Google +LinkedInPinterestYouTubeInstagramTwitterFacebook

Veteran Services: Finance Questions

Finances

You're working, and you've got a family that depends on you - both now and down the road. Where do you invest your money? Do you borrow against the equity in your house? Through a preferred provider relationship with USAA, The American Legion can provide expert financial advice to just about any question.

Questions & Answers

« Back to Finance Questions & Answers

Financial Questions & Answers

Question:

I just read your article in the March 2012 American Legion Magazine regarding Roth TSP. I am very interested in this, but I am a little concerned since I have a traditional TSP account. I have been retired since 2007, and can no longer make contributions to it. Now I am worried that if I wait until I’m 70 1/2 years old to roll it over or withdraw my funds, I might suffer a huge tax “haircut” as you say. Do you have suggestions? Am I eligible for the TSP Roth?
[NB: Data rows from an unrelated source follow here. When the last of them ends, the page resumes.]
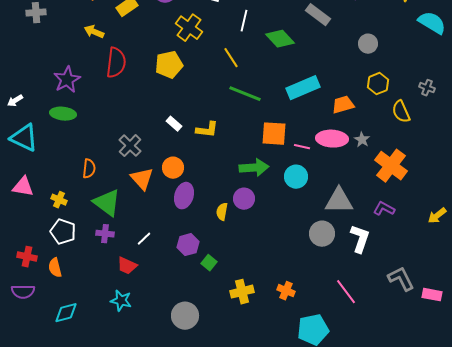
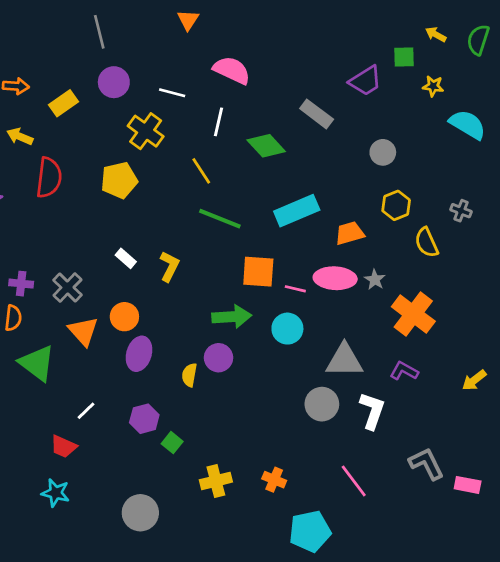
yellow L-shape: (207, 130) -> (169, 266), turned -70
purple cross: (105, 234) -> (21, 284), moved

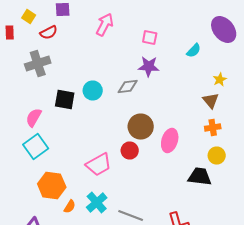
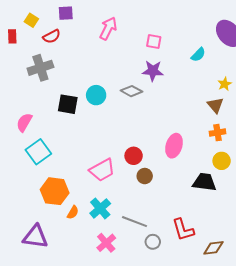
gray diamond: (128, 86) -> (132, 91), turned 35
pink semicircle: (34, 118) -> (24, 122), moved
brown circle: (141, 126) -> (145, 176), moved, size x0.6

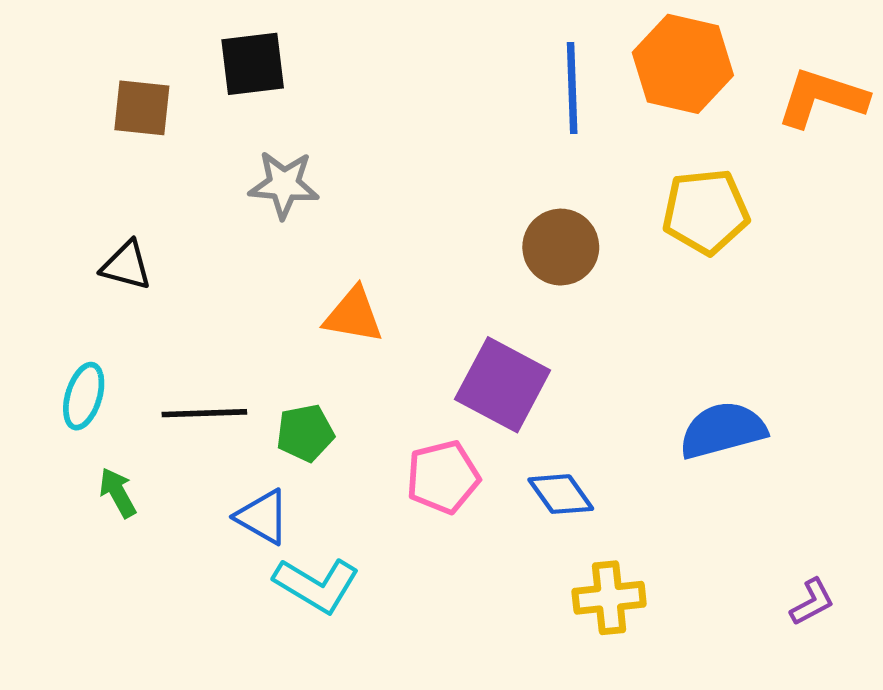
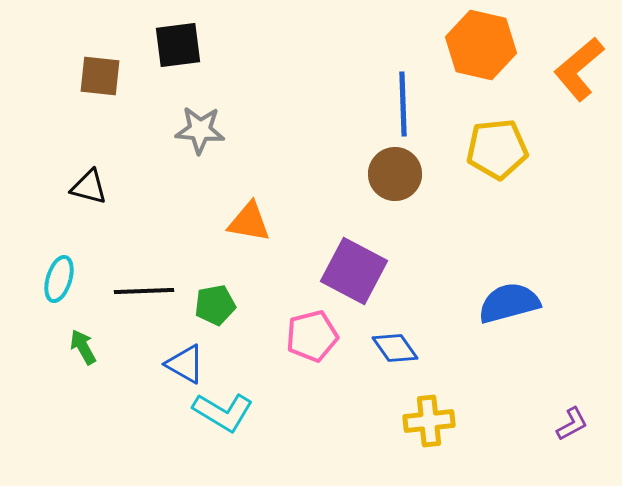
blue line: (572, 88) -> (403, 104), moved
orange L-shape: (822, 98) -> (579, 69), turned -58

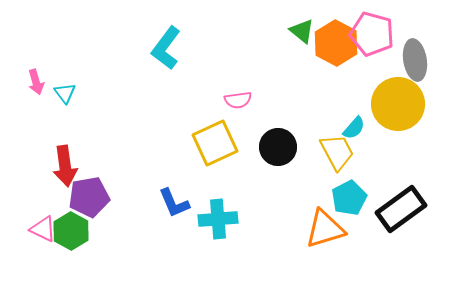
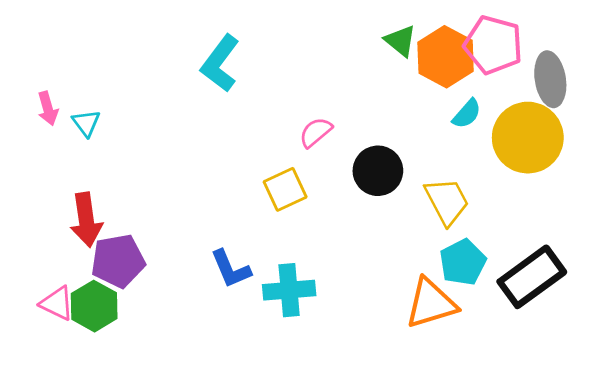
pink semicircle: (238, 100) -> (316, 132), turned 148
cyan semicircle: (354, 128) -> (467, 114), moved
yellow square: (215, 143) -> (285, 189), size x0.7
black circle: (278, 147) -> (378, 171), moved

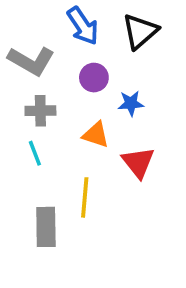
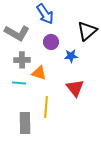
black triangle: (140, 31) -> (87, 31), moved
orange triangle: (96, 135) -> (39, 73), moved
cyan line: (35, 153) -> (19, 83), turned -64

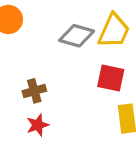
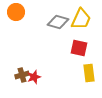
brown cross: (34, 91) -> (22, 75), moved

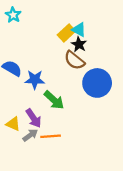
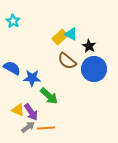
black star: (79, 44) -> (89, 46), moved
blue circle: (97, 83) -> (94, 69), moved
yellow triangle: (13, 124) -> (18, 110), moved

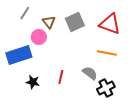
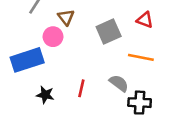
gray square: (75, 22) -> (109, 31), moved
red triangle: (110, 24) -> (145, 20), size x0.6
black cross: (106, 88) -> (140, 103), turned 30

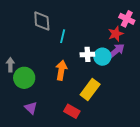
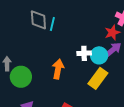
cyan line: (63, 36) -> (52, 24), moved
yellow rectangle: (90, 89) -> (98, 78), moved

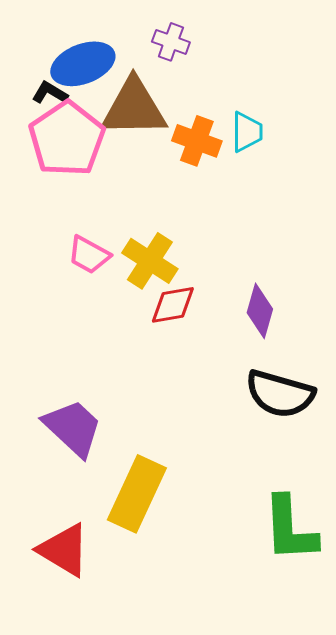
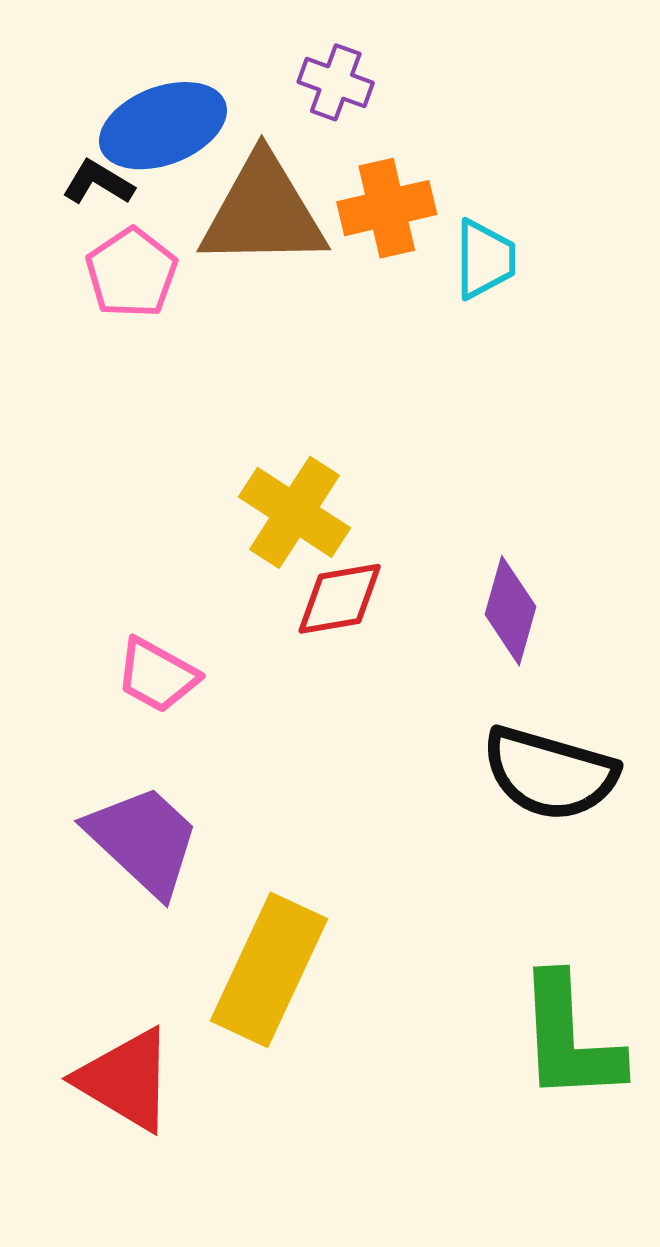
pink pentagon: (67, 139) -> (132, 273), size x0.6
orange cross: (197, 141) -> (387, 208), moved, turned -33
pink trapezoid: (89, 255) -> (157, 675), moved

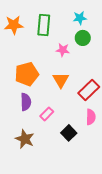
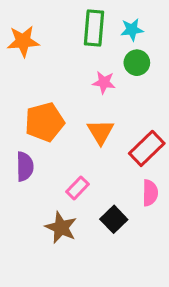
green rectangle: (44, 25) -> (94, 28), moved
purple semicircle: (26, 102) -> (25, 167), moved
brown star: (25, 139) -> (61, 228), moved

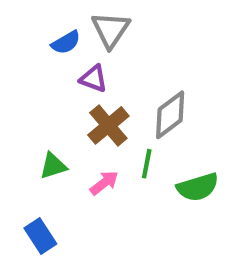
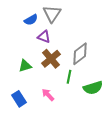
green triangle: (53, 166) -> (25, 66), moved
pink arrow: (104, 183) -> (48, 95), moved, turned -96
blue rectangle: (40, 236) -> (19, 99), moved

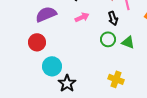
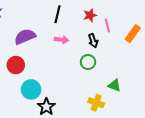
pink arrow: (82, 17) -> (62, 40), turned 32
green triangle: (128, 42) -> (114, 85), moved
I am currently 60 years old, and I want to make sure I am doing the best thing! -Keyser

Answer:

It’s hard not to like the "tax free." However, we didn’t mean to get you extremely worried. Our point was simply that every withdrawal you make from the TSP or any other traditional retirement plan will be treated as ordinary income. That’s the bad news. The good news is that no one is going to force you to take out all of your TSP in one big distribution that could create a huge tax bill. In fact, for most folks, the first required minimum distribution at age 70 ½ will represent less than 4 percent of their account balance. However, that doesn’t mean you should just sit around and wait until you get to 70 ½. Here are a couple of approaches you could discuss with your tax adviser:

  1. Consider voluntarily withdrawing funds from the TSP (or other traditional retirement plan). For example, based on your tax situation, if you can withdraw funds from your retirement plan and pay only 15 percent income tax, it may make sense to do so and clear the "tax hurdle" at what is historically a favorable rate.
  2. Consider converting a portion of your traditional retirement plan to a Roth IRA. Similar to the first strategy, you could roll over traditional retirement plan dollars into a Roth. Since this would also trigger income taxes, you would do it in a manner similar to what we discussed above.

The exact strategy that you adopt will be based on your specific situation, but the important thing is to start looking at your options now, while you have time.